Par ailleurs, on peut reprocher à ce système d’éducation son renfermement sur soi. Dit autrement, son incapacité à ouvrir les jeunes aux nouvelles perspectives.

b) Pendant la colonisation

Installé par l’étranger puis par le pouvoir colonial, le système éducatif ( l’école) a provoqué à ses débuts de la méfiance dans les populations autochtones, soucieuses de préserver leur mode d’éducation traditionnel. Les parents et leurs enfants n’y trouvaient ni intérêt ni moyen d’améliorer leur vécu sociale et économique. Ainsi que le dit Martin EKWA (M. Ekwa, 2004) : « entre la cueillette des chenilles et des champignons et la fréquentation de l’école, la balance penchait lourdement vers la première».

En plus de cette question idéologique, il existait également des difficultés liées entre autre aux infrastructures de transport, à la qualification du personnel enseignant, aux langues d’enseignement et aux supports didactiques (livres). Toutefois, proportion bien gardée, quelques efforts ont été fournis au point que la qualité de l’enseignement tendait dans certains domaines à rapprocher celle de la métropole. Cependant, il convient de remarquer que ce système éducatif était principalement orienté à servir les intérêts de la politique coloniale. Il ne visait pas à former les hauts cadres de conception, acteurs de la transformation de la société congolaise. Les preuves sont données au lendemain de l’indépendance où le Congo ne disposait que d’environ 5 universitaires.

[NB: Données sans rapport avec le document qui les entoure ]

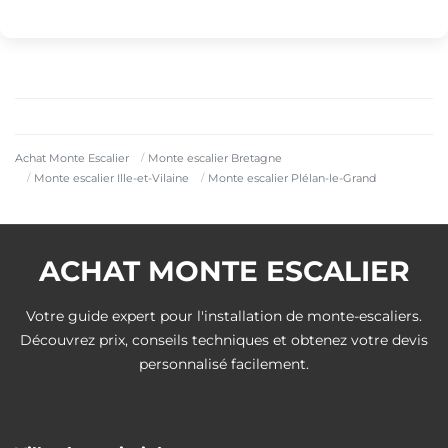
Achat Monte Escalier
Monte escalier Bretagne
Monte escalier Ille-et-Vilaine
Monte escalier Plélan-le-Grand
ACHAT MONTE ESCALIER
Votre guide expert pour l'installation de monte-escaliers.
Découvrez prix, conseils techniques et obtenez votre devis
personnalisé facilement.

c) Après la colonisation (après l’indépendance)

Profondément préoccupés par la reconstruction du Congo devenu indépendant et gagnés par la conviction que l’éducation constituait le moyen efficace de parvenir à la croissance économique et au développement social, les dirigeants politiques ont élaboré des plans de formation des ressources humaines locales. Aussi, ont-ils rapidement adhéré au plan de massification de l’enseignement proposé en 1961 à la conférence d’Addis-Abeba par l’Unesco.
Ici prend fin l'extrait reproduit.